An interesting result from the present study was the lack of association between compulsive exercise and the psychological factors of anxiety and depression, as well as social physique anxiety. This is contrary to previous literature,16 although it is possible that in a nonclinical adolescent sample, the level of psychological morbidity may not yet be closely linked with exercising. Further research would be needed to identify whether the association between compulsive exercise and these psychological factors only occurs in specific samples, such as in a clinical ED or adult population.
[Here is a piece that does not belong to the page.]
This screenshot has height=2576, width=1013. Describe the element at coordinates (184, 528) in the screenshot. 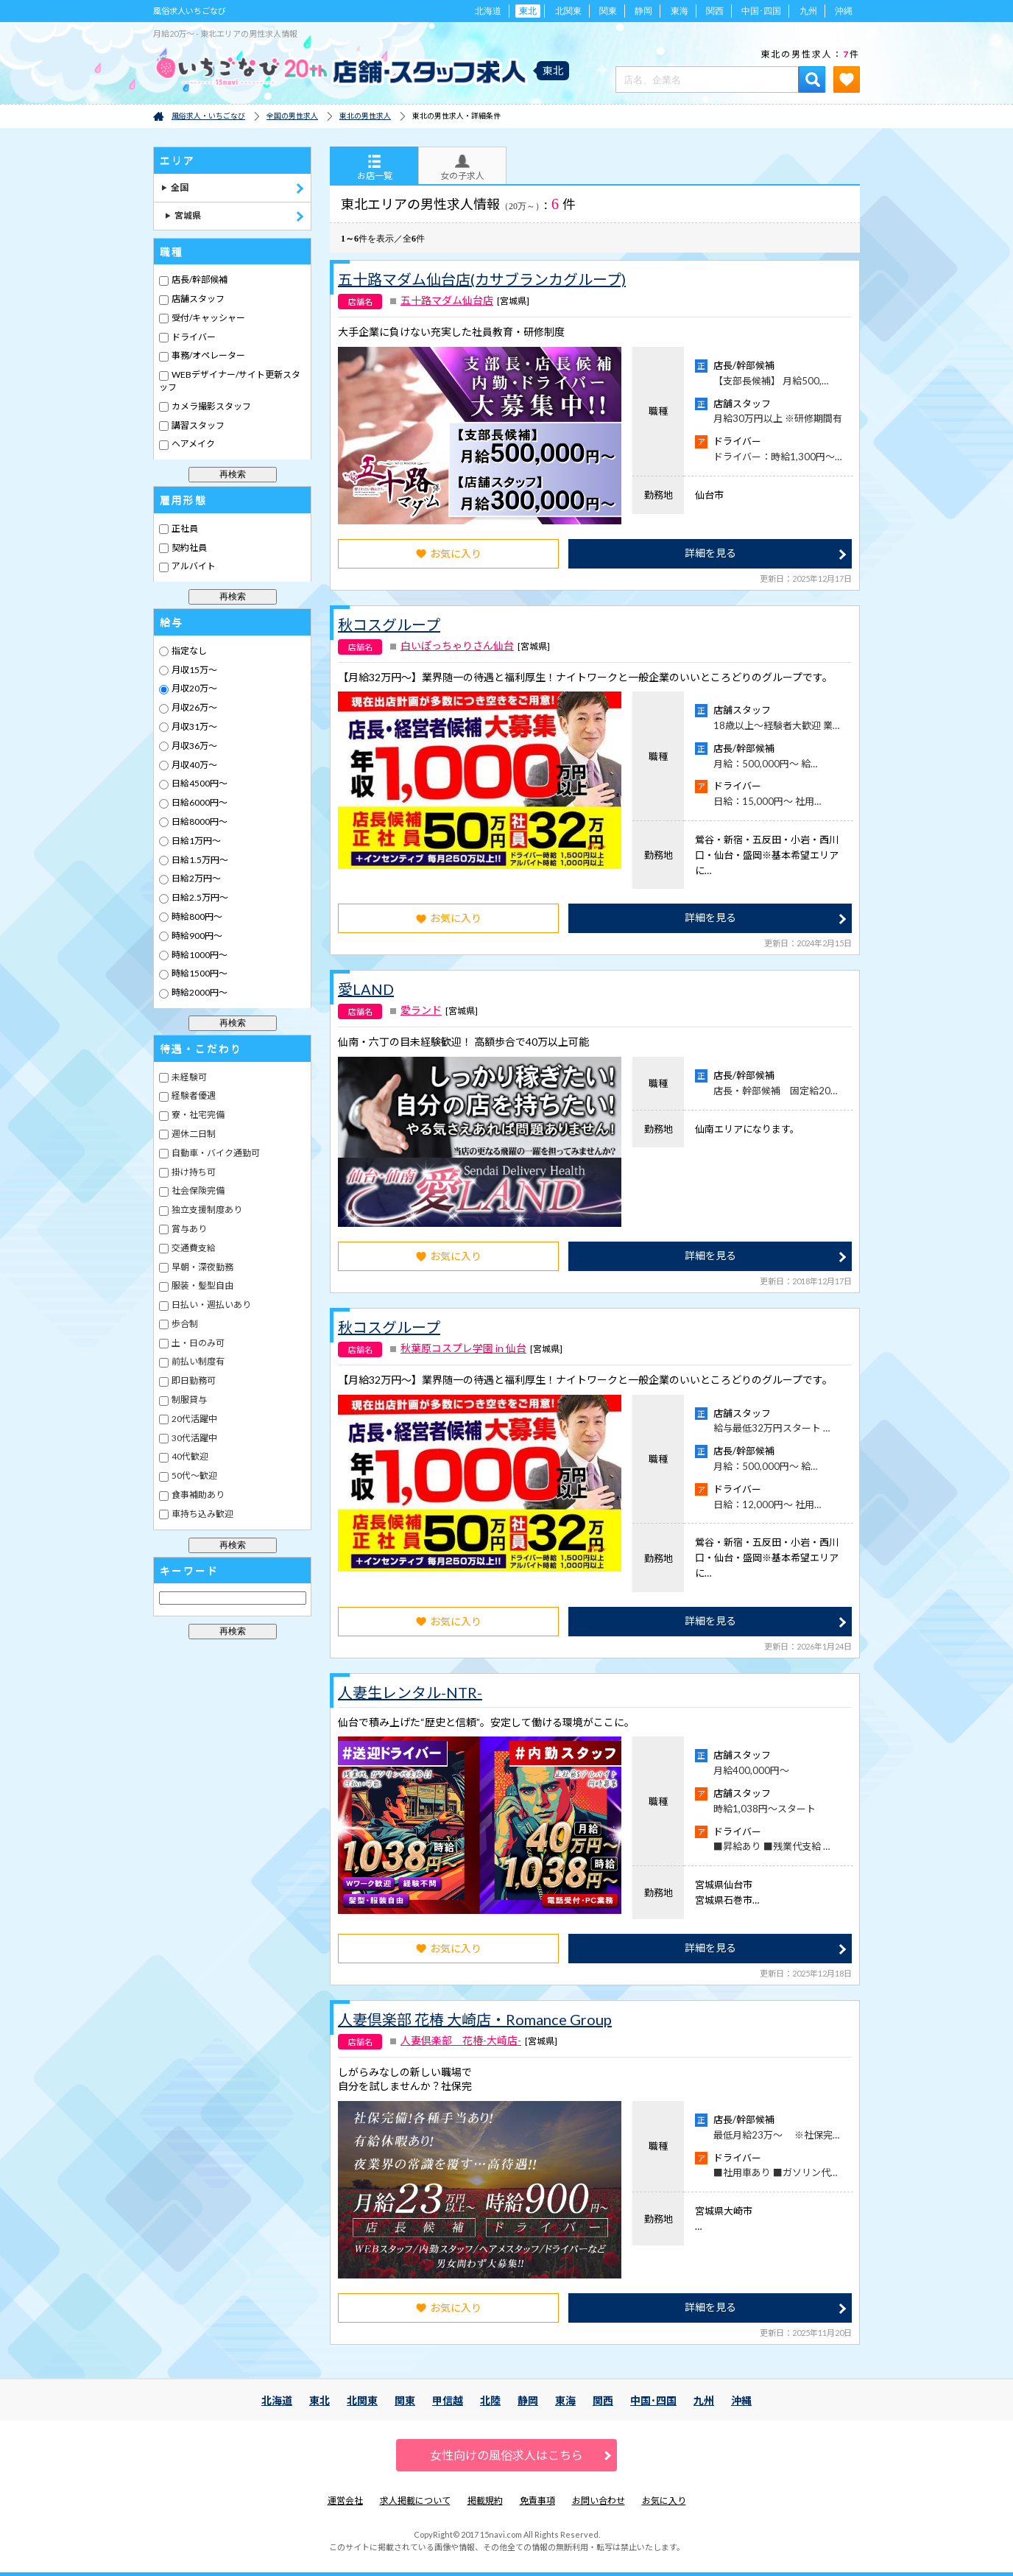

I see `正社員` at that location.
This study has certain limitations that need to be highlighted. First, the cross-sectional nature of the design prevents causal attributions. Future research needs to replicate these findings using a longitudinal and/or experimental design to further establish causality. Second, the self-report nature of the measures could have been susceptible to reporter bias, as well as response error, particularly given the relatively young age of the sample. This is particularly true of the self-report nature of height and weight information. The use of self-report BMI data has been previously used in this age group,36 although it is accepted that self-report BMI in adolescents must be viewed with caution and objective BMI measurement would be preferable in future research.
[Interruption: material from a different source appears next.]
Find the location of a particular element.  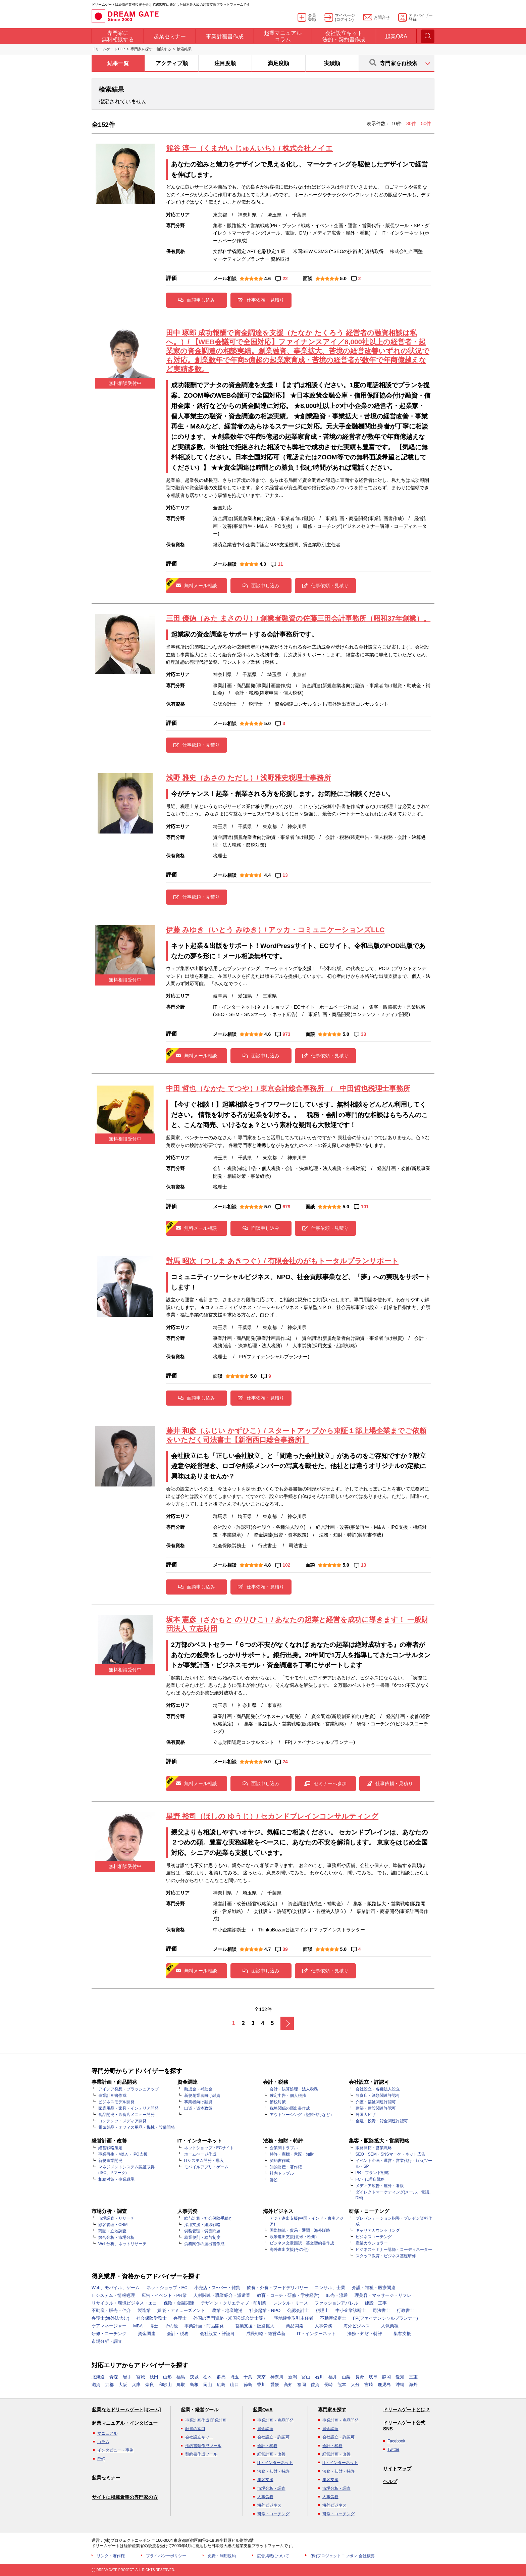

102 is located at coordinates (282, 1565). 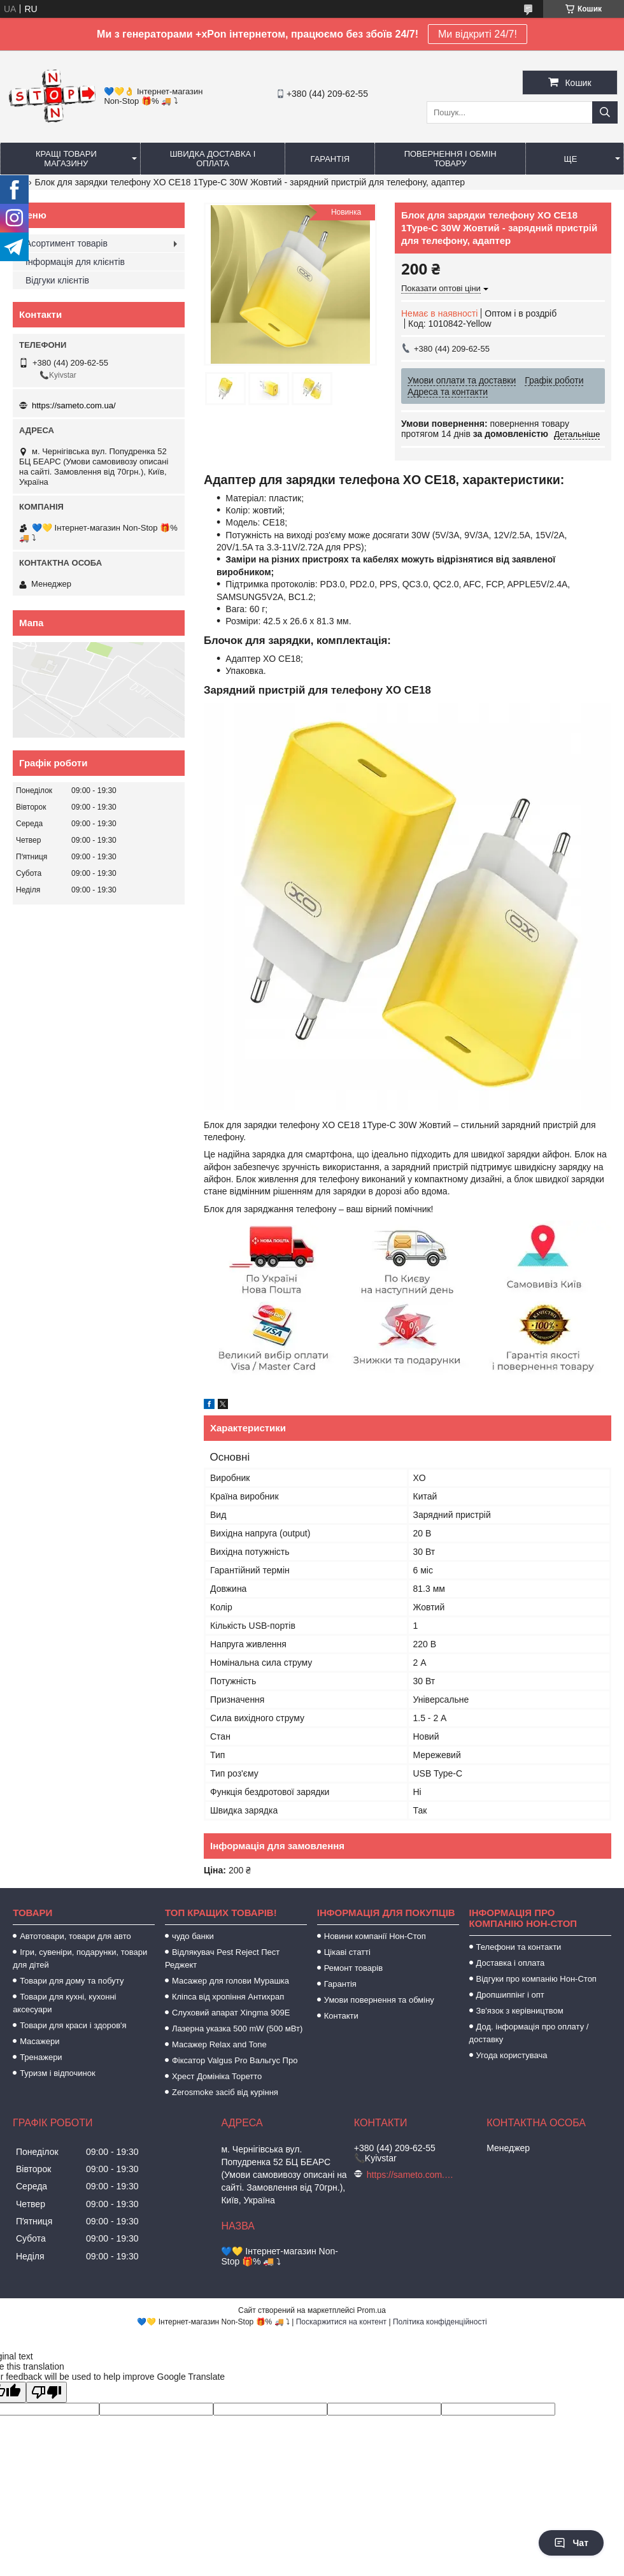 I want to click on Ми відкриті 24/7!, so click(x=477, y=34).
Overall, the current study findings support a model where drive for thinness, perfectionism, and obsessive-compulsiveness all predict compulsive exercise in adolescents. The amount of variance accounted for by these personality predictors was large, with almost 40% of compulsive exercise in boys being explained by these variables. This suggests that compulsive exercise is largely a self-driven behavior that is affected by personal attributes and, as such, any potential prevention work needs to target the individual's existing personality motivations and general beliefs. Future research is also required to test the longitudinal associations between these personality traits and compulsive exercise.